Codeine commonly causes gastro-intestinal (GI) upset. Codeine and codeine-containing products may be taken with food to reduce or prevent GI upset.12 A common side effect of narcotic analgesics, including codeine, is constipation. Increasing dietary fibre (fruits, vegetables, beans, whole-grain foods, and others) and water intake can ease constipation.

References

1. Vale JA, Proudfoot AT. Paracetamol (acetaminophen) poisoning. Lancet 1995;346:547–52.

2. Perry HE, Shannon MW. J Pediatr 1998;132:149–52.

3. Houston JB, Levy G. Drug biotransformation interactions in man. VI: Acetaminophen and ascorbic acid. J Pharm Sci 1976;65:1218–21.

4. Kolawole JA, Maduenyi A. Effect of zobo drink (Hibiscus sabdariffa water extract) on the pharmacokinetics of acetaminophen in human volunteers. Eur J Drug Metab Pharmacokinet 2004;29:25–9.

5. Valenzuela A, Aspillaga M, Vial S, Guerra R. Selectivity of silymarin on the increase of the glutathione content in different tissues of the rat. Planta Med 1989;55:420–2.

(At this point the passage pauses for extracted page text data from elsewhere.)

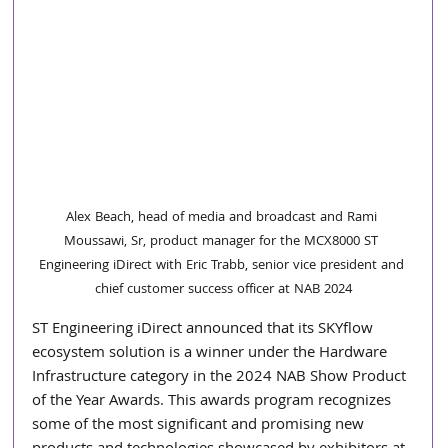
Alex Beach, head of media and broadcast and Rami 
Moussawi, Sr, product manager for the MCX8000 ST 
Engineering iDirect with Eric Trabb, senior vice president and 
chief customer success officer at NAB 2024
ST Engineering iDirect announced that its SKYflow 
ecosystem solution is a winner under the Hardware 
Infrastructure category in the 2024 NAB Show Product 
of the Year Awards. This awards program recognizes 
some of the most significant and promising new 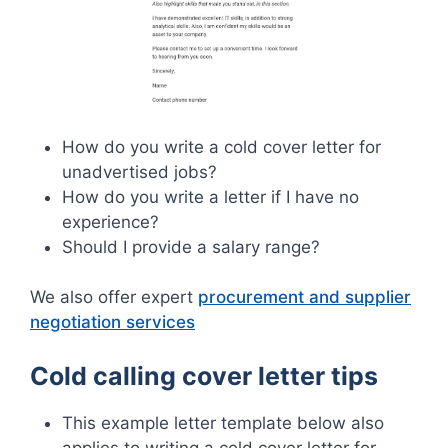
How do you write a cold cover letter for
unadvertised jobs?
How do you write a letter if I have no
experience?
Should I provide a salary range?
We also offer expert
procurement and supplier
negotiation services
Cold calling cover letter tips
This example letter template below also
applies to writing a cold cover letter for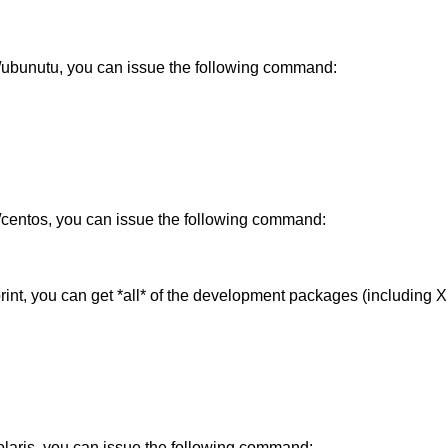
n/ubunutu, you can issue the following command:
t/centos, you can issue the following command:
tprint, you can get *all* of the development packages (including
olaris, you can issue the following command: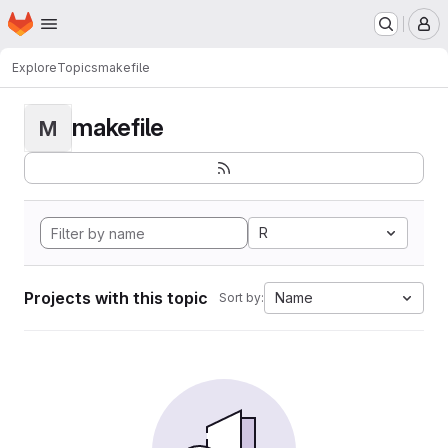
Homepage
Skip to main content
M
Explore
Topics
makefile
makefile
M
R
Projects with this topic
Name
Sort by: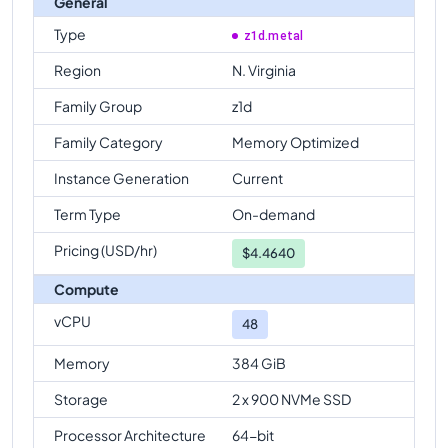
General
Type
z1d.metal
Region
N. Virginia
Family Group
z1d
Family Category
Memory Optimized
Instance Generation
Current
Term Type
On-demand
Pricing (USD/hr)
$
4.4640
Compute
vCPU
48
Memory
384 GiB
Storage
2 x 900 NVMe SSD
Processor Architecture
64-bit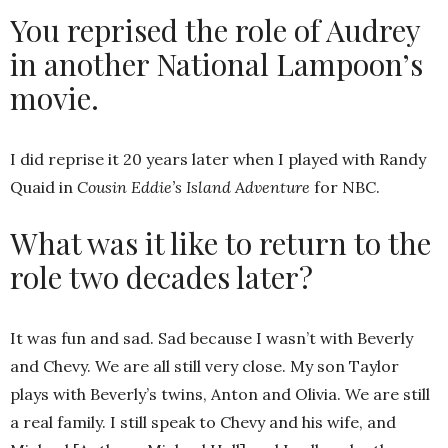
You reprised the role of Audrey
in another National Lampoon’s
movie.
I did reprise it 20 years later when I played with Randy
Quaid in
Cousin Eddie’s Island Adventure
for NBC.
What was it like to return to the
role two decades later?
It was fun and sad. Sad because I wasn’t with Beverly
and Chevy. We are all still very close. My son Taylor
plays with Beverly’s twins, Anton and Olivia. We are still
a real family. I still speak to Chevy and his wife, and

6. Threlkeld DS, ed. Central Nervous System Drugs, Acetaminophen. In Facts and Comparisons Drug Information. St. Louis, MO: Facts and Comparisons, Mar 1997, 247–f.

7. Campos R, Garrido A, Guerra R, Valenzuela A. Silybin dihemisuccinate protects against glutathione depletion and lipid peroxidation induced by acetaminophen on rat liver. Planta Med 1989;55:417–9.

8. Yamada S, Murawaki Y, Kawasaki H. Preventive effect of gomisin A, a lignan component of schizandra fruits, on acetaminophen-induced hepatotoxicity in rats. Biochem Pharmacol 1993;46:1081–5.

9. Brinker F. Interactions of pharmaceutical and botanical medicines. J Naturopathic Med 1997;7(2):14–20.

10. Threlkeld DS, ed. Central Nervous System Drugs, Acetaminophen. In Facts and Comparisons Drug Information. St. Louis, MO: Facts and Comparisons, Mar 1997, 247–f.

11. Holt GA. Food & Drug Interactions. Chicago: Precept Press, 1998, 2.

12. Threlkeld DS, ed. Central Nervous System Drugs, Narcotic Agonist Analgesics. In Facts and Comparisons Drug Information. St. Louis, MO: Facts and Comparisons, Feb 1990, 243d.